>>28161086That's just using cringe as a buzzword. Cringe is an actual physiological response that describes something beyond, 'whatever I didn't like.'
It's a sign of emotional immaturity to still cringe at things, for the same reason we try to 'kill the part of us that cringes,' Not cringing at things external to ourselves usually suggests that underlying anxiety of our self has been addressed, or we have otherwise reached a significant marker in the development of our mental and emotional maturity.
When a person actually cringes they are having a severe physiological response to something.
From the description of Vicarious Embarrassment on Wikipedia:
Individuals who experience social anxiety in their own life may experience the familiar symptoms of blushing, excess sweating, trembling, palpitations, and nausea. Other, less severe symptoms may include cringing, looking away, or general discomfort.
Seriously, actual literal cringing involves how we react to outside stimuli because of a self-anxious condition or personality, and in it's proper definition necessarily includes a reaction to something other than ourselves.
From ifeelonline:
Cringing is a colloquial label used to denote an emotion, of the family of embarrassment, but with some peculiarities. It is the feeling of discomfort, inadequacy, embarrassment, rejection and disapproval that we feel in our own skin before an act of another person that we consider laughable, deplorable or pathetic.

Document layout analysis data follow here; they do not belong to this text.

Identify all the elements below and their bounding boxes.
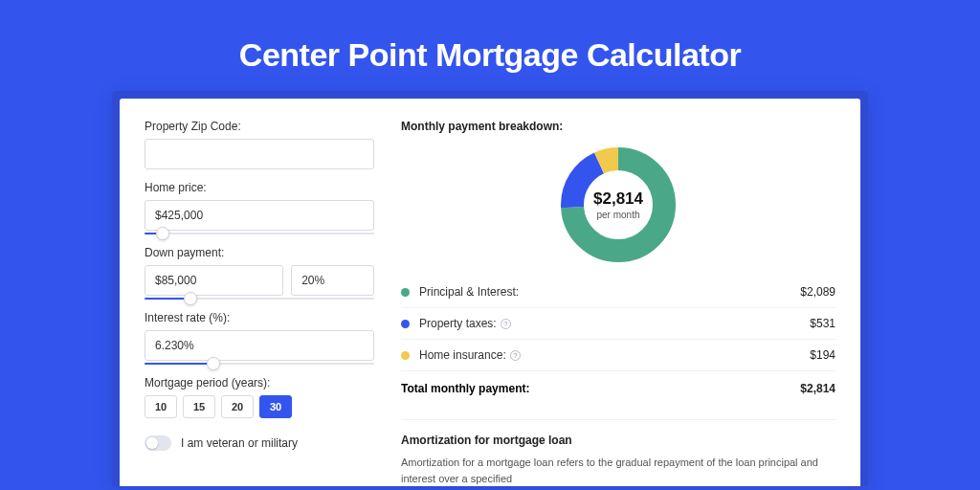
period-option-15[interactable]: 15: [183, 395, 215, 418]
down-payment-label: Down payment:: [145, 246, 374, 259]
total-row: Total monthly payment: $2,814: [401, 371, 835, 406]
legend-row: Home insurance:?$194: [401, 340, 835, 371]
info-icon[interactable]: ?: [501, 319, 511, 329]
home-price-slider[interactable]: [145, 233, 374, 234]
donut-chart: $2,814 per month: [560, 146, 677, 263]
down-payment-slider[interactable]: [145, 298, 374, 300]
down-payment-pct-input[interactable]: [291, 265, 374, 296]
donut-chart-wrap: $2,814 per month: [401, 141, 835, 277]
legend-value: $2,089: [800, 285, 835, 299]
form-column: Property Zip Code: Home price: Down paym…: [145, 120, 374, 486]
legend-dot-icon: [401, 320, 410, 328]
period-option-20[interactable]: 20: [221, 395, 254, 418]
donut-amount: $2,814: [593, 189, 643, 209]
legend-label: Property taxes:: [419, 317, 497, 330]
calculator-card: Property Zip Code: Home price: Down paym…: [120, 99, 860, 486]
period-field: Mortgage period (years): 10152030: [145, 376, 374, 418]
period-option-10[interactable]: 10: [145, 395, 177, 418]
amortization-text: Amortization for a mortgage loan refers …: [401, 455, 835, 486]
info-icon[interactable]: ?: [510, 350, 521, 361]
zip-label: Property Zip Code:: [145, 120, 374, 133]
interest-slider[interactable]: [145, 363, 374, 365]
home-price-label: Home price:: [145, 181, 374, 194]
amortization-section: Amortization for mortgage loan Amortizat…: [401, 419, 835, 486]
legend-row: Property taxes:?$531: [401, 308, 835, 340]
interest-slider-fill: [145, 363, 213, 365]
legend-dot-icon: [401, 288, 410, 297]
interest-input[interactable]: [145, 330, 374, 361]
legend-label: Principal & Interest:: [419, 285, 519, 299]
legend-label: Home insurance:: [419, 348, 506, 362]
calculator-card-wrap: Property Zip Code: Home price: Down paym…: [112, 91, 868, 486]
home-price-input[interactable]: [145, 200, 374, 231]
veteran-label: I am veteran or military: [181, 436, 298, 450]
down-payment-slider-thumb[interactable]: [184, 292, 197, 305]
veteran-toggle[interactable]: [145, 435, 171, 451]
interest-slider-thumb[interactable]: [207, 357, 220, 370]
hero: Center Point Mortgage Calculator: [0, 0, 980, 91]
veteran-row: I am veteran or military: [145, 435, 374, 451]
legend-row: Principal & Interest:$2,089: [401, 277, 835, 308]
breakdown-column: Monthly payment breakdown: $2,814 per mo…: [401, 120, 835, 486]
period-options: 10152030: [145, 395, 374, 418]
breakdown-title: Monthly payment breakdown:: [401, 120, 835, 133]
period-option-30[interactable]: 30: [259, 395, 292, 418]
down-payment-amount-input[interactable]: [145, 265, 283, 296]
down-payment-field: Down payment:: [145, 246, 374, 300]
legend: Principal & Interest:$2,089Property taxe…: [401, 277, 835, 371]
zip-input[interactable]: [145, 139, 374, 169]
interest-field: Interest rate (%):: [145, 311, 374, 365]
total-value: $2,814: [800, 382, 835, 395]
interest-label: Interest rate (%):: [145, 311, 374, 324]
home-price-slider-thumb[interactable]: [156, 227, 169, 240]
zip-field: Property Zip Code:: [145, 120, 374, 169]
legend-dot-icon: [401, 351, 410, 360]
amortization-title: Amortization for mortgage loan: [401, 434, 835, 447]
home-price-field: Home price:: [145, 181, 374, 234]
legend-value: $531: [810, 317, 835, 330]
period-label: Mortgage period (years):: [145, 376, 374, 390]
donut-center: $2,814 per month: [560, 146, 677, 263]
legend-value: $194: [810, 348, 835, 362]
donut-sub: per month: [596, 210, 639, 220]
page-title: Center Point Mortgage Calculator: [0, 36, 980, 74]
total-label: Total monthly payment:: [401, 382, 529, 395]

It's an understandable mistake, and not really a mistake, since 'cringe' has entered mainstream use and is obviously used in a much different way, that is, the derived meaning is valid, but, significantly different from what you are literally trying to describe.
It is simply an empathetic response to the anxiety of another, although in a typical anxious fashion, the slight, or anxiety of the other, can be imagined and not real. It also better fits the word empathy than sympathy specifically because it meets the criteria of empathy that sympathy doesn't. With empathy, unlike sympathy, you are feeling WITH someone, perhaps their emotion, rather than just feeling for someone.
Vicarious embarrassment is actually the term coined and made a concept to specifically describe cringe in the way outlined here. That of empathetic embarassment or anxiety to someone who does not actually feel embarrassment (as empathy would usually imply), because the anxiety the other person feels in this manner is consciously a projection onto one's own self, or imagined onto the other person).
Schizos are going to go all out about the discord-breaking containment, and they're going to use 'cringe' as an epic wedge to make everyone miserable and fight. So thanks Miru, really cool, good job at not starting drama as you said.